Official URL: https://dx.doi.org/10.1016/j.mssp.2026.110596

A new hybrid photocatalytic system was designed for the gas-phase degradation of toluene by immobilizing reduced graphene oxide (rGO)-modified zinc oxide (ZnO) thin films on polyurethane foam (PUf). ZnO was selected for its high redox potential and electron mobility, while rGO was incorporated as a conductive carbon component to enhance adsorption and improve charge carrier utilization. The interconnected three-dimensional (3D) PUf structure provided mechanical stability, additional accessible surface area, and improved gas diffusion within the reactor. The hybrid catalysts were fabricated via a multi-stage dip-coating process, enabling uniform deposition of ZnO thin films followed by rGO functionalization.
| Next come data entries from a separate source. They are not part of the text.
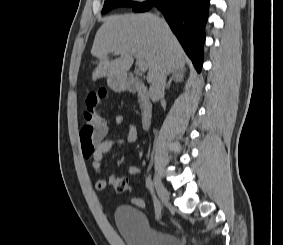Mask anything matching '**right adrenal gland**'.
<instances>
[{
	"instance_id": "right-adrenal-gland-1",
	"label": "right adrenal gland",
	"mask_w": 283,
	"mask_h": 245,
	"mask_svg": "<svg viewBox=\"0 0 283 245\" xmlns=\"http://www.w3.org/2000/svg\"><path fill=\"white\" fill-rule=\"evenodd\" d=\"M185 69H179L175 71L171 78L169 79L168 83L166 84V89L170 88L171 82L174 80L176 82H182L184 80Z\"/></svg>"
}]
</instances>
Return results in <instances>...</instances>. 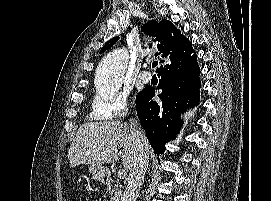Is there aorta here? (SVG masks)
Returning a JSON list of instances; mask_svg holds the SVG:
<instances>
[{
  "mask_svg": "<svg viewBox=\"0 0 271 201\" xmlns=\"http://www.w3.org/2000/svg\"><path fill=\"white\" fill-rule=\"evenodd\" d=\"M128 52L115 49L109 52L100 62L96 70V85L100 92H117L128 64Z\"/></svg>",
  "mask_w": 271,
  "mask_h": 201,
  "instance_id": "obj_1",
  "label": "aorta"
}]
</instances>
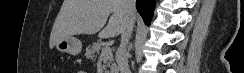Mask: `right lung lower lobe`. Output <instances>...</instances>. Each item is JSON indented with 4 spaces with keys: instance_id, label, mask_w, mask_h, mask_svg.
Returning <instances> with one entry per match:
<instances>
[{
    "instance_id": "1",
    "label": "right lung lower lobe",
    "mask_w": 244,
    "mask_h": 73,
    "mask_svg": "<svg viewBox=\"0 0 244 73\" xmlns=\"http://www.w3.org/2000/svg\"><path fill=\"white\" fill-rule=\"evenodd\" d=\"M154 6L155 0H136L137 10L147 25L150 24Z\"/></svg>"
}]
</instances>
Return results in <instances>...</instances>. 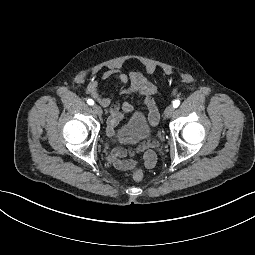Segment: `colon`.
I'll return each mask as SVG.
<instances>
[{
	"mask_svg": "<svg viewBox=\"0 0 255 255\" xmlns=\"http://www.w3.org/2000/svg\"><path fill=\"white\" fill-rule=\"evenodd\" d=\"M132 177H133V179H134L136 182H140V181H142V180L144 179L145 174H144L143 170L137 169V170H135V171L133 172Z\"/></svg>",
	"mask_w": 255,
	"mask_h": 255,
	"instance_id": "colon-1",
	"label": "colon"
}]
</instances>
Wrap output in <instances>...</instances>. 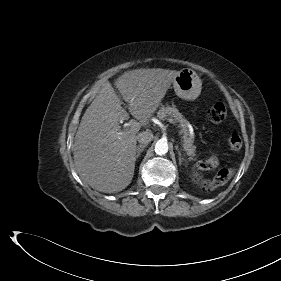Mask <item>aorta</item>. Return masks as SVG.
I'll list each match as a JSON object with an SVG mask.
<instances>
[{
    "label": "aorta",
    "mask_w": 281,
    "mask_h": 281,
    "mask_svg": "<svg viewBox=\"0 0 281 281\" xmlns=\"http://www.w3.org/2000/svg\"><path fill=\"white\" fill-rule=\"evenodd\" d=\"M155 152L158 155H164L168 152V143L165 140H158L155 144Z\"/></svg>",
    "instance_id": "aorta-1"
}]
</instances>
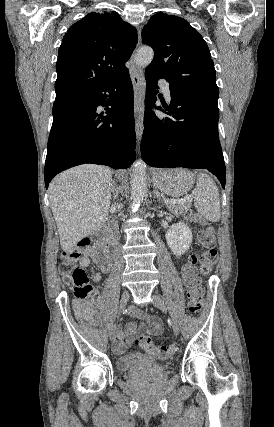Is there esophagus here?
<instances>
[{
  "label": "esophagus",
  "mask_w": 274,
  "mask_h": 427,
  "mask_svg": "<svg viewBox=\"0 0 274 427\" xmlns=\"http://www.w3.org/2000/svg\"><path fill=\"white\" fill-rule=\"evenodd\" d=\"M141 38V31H138V44ZM136 51L133 53L130 59L131 67L129 73L134 90V118H135V131L138 143H140L143 133V117H144V83L145 78L142 70L135 63Z\"/></svg>",
  "instance_id": "obj_1"
}]
</instances>
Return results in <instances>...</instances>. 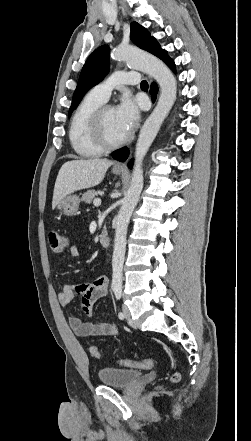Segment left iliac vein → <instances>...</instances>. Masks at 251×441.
<instances>
[{
	"label": "left iliac vein",
	"instance_id": "1",
	"mask_svg": "<svg viewBox=\"0 0 251 441\" xmlns=\"http://www.w3.org/2000/svg\"><path fill=\"white\" fill-rule=\"evenodd\" d=\"M123 313H124L125 318L129 322V324L132 325L133 327H135L134 322L131 320L130 311H129V309H128V307L126 305L123 306Z\"/></svg>",
	"mask_w": 251,
	"mask_h": 441
}]
</instances>
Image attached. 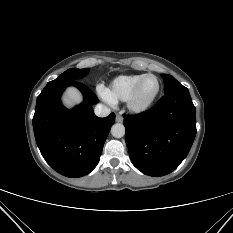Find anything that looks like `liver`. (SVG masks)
<instances>
[{
	"label": "liver",
	"instance_id": "1",
	"mask_svg": "<svg viewBox=\"0 0 233 233\" xmlns=\"http://www.w3.org/2000/svg\"><path fill=\"white\" fill-rule=\"evenodd\" d=\"M62 101L65 106L71 108L82 102V95L76 88L69 87L63 94Z\"/></svg>",
	"mask_w": 233,
	"mask_h": 233
}]
</instances>
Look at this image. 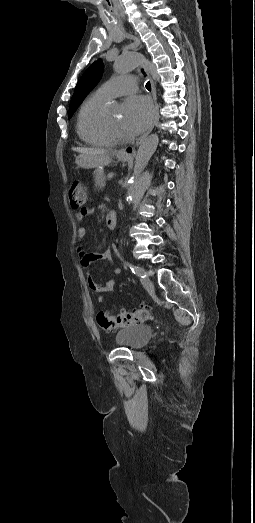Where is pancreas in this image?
I'll use <instances>...</instances> for the list:
<instances>
[{"instance_id": "obj_1", "label": "pancreas", "mask_w": 255, "mask_h": 523, "mask_svg": "<svg viewBox=\"0 0 255 523\" xmlns=\"http://www.w3.org/2000/svg\"><path fill=\"white\" fill-rule=\"evenodd\" d=\"M93 178L95 186H100V188H104L106 176L104 172H102V170H94Z\"/></svg>"}]
</instances>
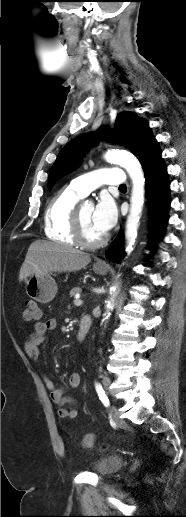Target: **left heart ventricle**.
<instances>
[{"mask_svg":"<svg viewBox=\"0 0 186 517\" xmlns=\"http://www.w3.org/2000/svg\"><path fill=\"white\" fill-rule=\"evenodd\" d=\"M93 206L86 205L80 208L81 220L83 225L84 234L87 238L94 240L97 239L104 234L100 232L93 224L92 215H93Z\"/></svg>","mask_w":186,"mask_h":517,"instance_id":"1","label":"left heart ventricle"}]
</instances>
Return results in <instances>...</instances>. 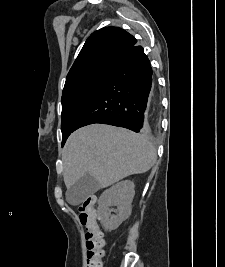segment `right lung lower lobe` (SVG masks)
<instances>
[{
  "mask_svg": "<svg viewBox=\"0 0 225 267\" xmlns=\"http://www.w3.org/2000/svg\"><path fill=\"white\" fill-rule=\"evenodd\" d=\"M154 89L153 71L141 46L124 51L95 95L81 112L73 130L94 123L134 132L147 127L146 110Z\"/></svg>",
  "mask_w": 225,
  "mask_h": 267,
  "instance_id": "98d812e1",
  "label": "right lung lower lobe"
}]
</instances>
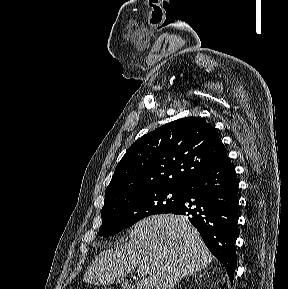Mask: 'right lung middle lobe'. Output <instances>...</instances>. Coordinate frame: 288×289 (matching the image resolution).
Segmentation results:
<instances>
[{
    "label": "right lung middle lobe",
    "instance_id": "right-lung-middle-lobe-1",
    "mask_svg": "<svg viewBox=\"0 0 288 289\" xmlns=\"http://www.w3.org/2000/svg\"><path fill=\"white\" fill-rule=\"evenodd\" d=\"M183 198L182 188H152L105 198L99 235L111 236L144 217L169 213Z\"/></svg>",
    "mask_w": 288,
    "mask_h": 289
}]
</instances>
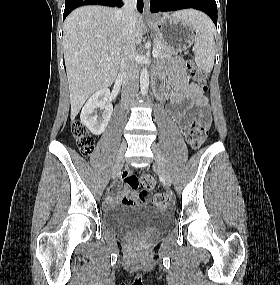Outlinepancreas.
<instances>
[{
	"label": "pancreas",
	"mask_w": 280,
	"mask_h": 285,
	"mask_svg": "<svg viewBox=\"0 0 280 285\" xmlns=\"http://www.w3.org/2000/svg\"><path fill=\"white\" fill-rule=\"evenodd\" d=\"M154 48L158 50L157 58H167L171 55H176L178 50L167 45L158 38L154 39Z\"/></svg>",
	"instance_id": "cf45deb5"
}]
</instances>
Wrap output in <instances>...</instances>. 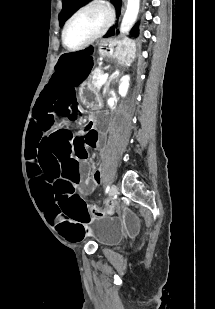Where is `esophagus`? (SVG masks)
<instances>
[{"label":"esophagus","instance_id":"obj_1","mask_svg":"<svg viewBox=\"0 0 215 309\" xmlns=\"http://www.w3.org/2000/svg\"><path fill=\"white\" fill-rule=\"evenodd\" d=\"M125 8H126V0H123L122 7H121V15L124 13Z\"/></svg>","mask_w":215,"mask_h":309}]
</instances>
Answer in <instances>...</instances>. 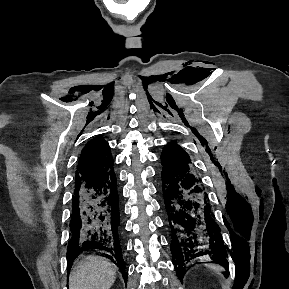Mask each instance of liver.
<instances>
[{"mask_svg": "<svg viewBox=\"0 0 289 289\" xmlns=\"http://www.w3.org/2000/svg\"><path fill=\"white\" fill-rule=\"evenodd\" d=\"M116 278V267L106 258L88 256L77 262L69 277V289H109Z\"/></svg>", "mask_w": 289, "mask_h": 289, "instance_id": "liver-1", "label": "liver"}]
</instances>
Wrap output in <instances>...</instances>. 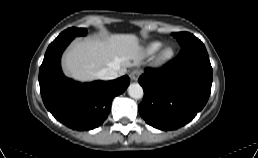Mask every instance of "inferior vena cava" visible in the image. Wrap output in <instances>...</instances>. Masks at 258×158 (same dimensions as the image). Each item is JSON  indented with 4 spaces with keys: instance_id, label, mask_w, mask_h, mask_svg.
I'll list each match as a JSON object with an SVG mask.
<instances>
[{
    "instance_id": "obj_1",
    "label": "inferior vena cava",
    "mask_w": 258,
    "mask_h": 158,
    "mask_svg": "<svg viewBox=\"0 0 258 158\" xmlns=\"http://www.w3.org/2000/svg\"><path fill=\"white\" fill-rule=\"evenodd\" d=\"M118 76V67H108L97 73V77L101 80H112L116 79Z\"/></svg>"
}]
</instances>
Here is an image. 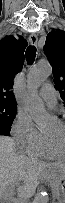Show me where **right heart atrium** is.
<instances>
[{
  "mask_svg": "<svg viewBox=\"0 0 65 203\" xmlns=\"http://www.w3.org/2000/svg\"><path fill=\"white\" fill-rule=\"evenodd\" d=\"M11 134L17 149L25 153L35 148L42 140V135L36 128L31 116L22 111L17 114L13 122Z\"/></svg>",
  "mask_w": 65,
  "mask_h": 203,
  "instance_id": "d8ad5b80",
  "label": "right heart atrium"
}]
</instances>
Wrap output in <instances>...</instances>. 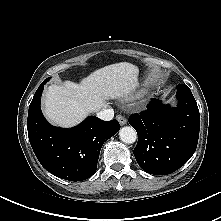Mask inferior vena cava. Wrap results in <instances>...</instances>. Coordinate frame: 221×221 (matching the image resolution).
Returning <instances> with one entry per match:
<instances>
[{
    "label": "inferior vena cava",
    "mask_w": 221,
    "mask_h": 221,
    "mask_svg": "<svg viewBox=\"0 0 221 221\" xmlns=\"http://www.w3.org/2000/svg\"><path fill=\"white\" fill-rule=\"evenodd\" d=\"M97 117L104 121L112 120L114 117V110L112 108H103L96 113Z\"/></svg>",
    "instance_id": "obj_1"
}]
</instances>
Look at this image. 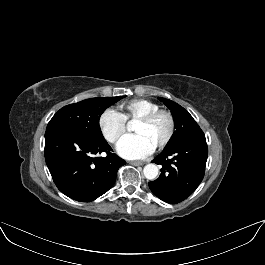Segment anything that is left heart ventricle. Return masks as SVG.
<instances>
[{
    "mask_svg": "<svg viewBox=\"0 0 265 265\" xmlns=\"http://www.w3.org/2000/svg\"><path fill=\"white\" fill-rule=\"evenodd\" d=\"M167 129L168 122L164 116H159L148 124L135 123L133 126V132L144 136L153 148L162 141Z\"/></svg>",
    "mask_w": 265,
    "mask_h": 265,
    "instance_id": "1",
    "label": "left heart ventricle"
}]
</instances>
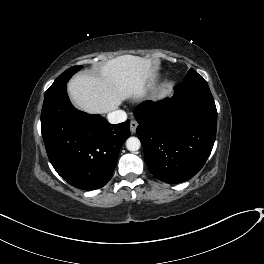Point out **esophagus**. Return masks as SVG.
Segmentation results:
<instances>
[{
  "mask_svg": "<svg viewBox=\"0 0 264 264\" xmlns=\"http://www.w3.org/2000/svg\"><path fill=\"white\" fill-rule=\"evenodd\" d=\"M138 124L136 121H131L130 122V131L131 133H135L136 132V128H137Z\"/></svg>",
  "mask_w": 264,
  "mask_h": 264,
  "instance_id": "obj_1",
  "label": "esophagus"
}]
</instances>
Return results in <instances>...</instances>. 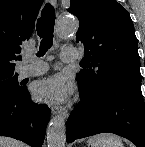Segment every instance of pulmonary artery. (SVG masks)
<instances>
[{
  "instance_id": "1",
  "label": "pulmonary artery",
  "mask_w": 145,
  "mask_h": 147,
  "mask_svg": "<svg viewBox=\"0 0 145 147\" xmlns=\"http://www.w3.org/2000/svg\"><path fill=\"white\" fill-rule=\"evenodd\" d=\"M81 52L75 48H65L61 53V61L68 63L80 58ZM48 66L46 63L27 55L23 60V65L19 71V76L30 77L46 73Z\"/></svg>"
}]
</instances>
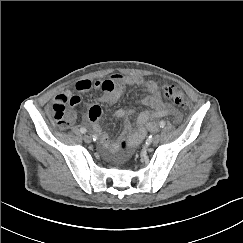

Morphological analysis confirmed the homogeneous coating of ZnO on the PUf struts and the subsequent decoration with rGO sheets, while optical and photoluminescence (PL) analyses indicated enhanced light response and suppressed charge recombination in the hybrid system. Efficient toluene removal and mineralization were achieved at different initial concentrations (43, 86, and 129 ppm), as confirmed by real-time concentration decay and CO2 formation in a plug-flow reactor under UVA, UV-LED, and UV-vis light irradiation. The optimal catalyst (ZnO/rGO/PUf) achieved a maximum removal efficiency of 81% under UVA light, compared with 68% for the bare ZnO/PUf catalyst under the same conditions, confirming the beneficial role of rGO hybridization. The ZnO/rGO/PUf hybrid also exhibited higher adsorption capacity (27%) compared to ZnO/PUf (17%), indicating synergistic integration of adsorption and photocatalytic oxidation. Reusability tests confirmed the structural stability of the hybrid photocatalysts, with less than 6% efficiency decrease over ten consecutive cycles.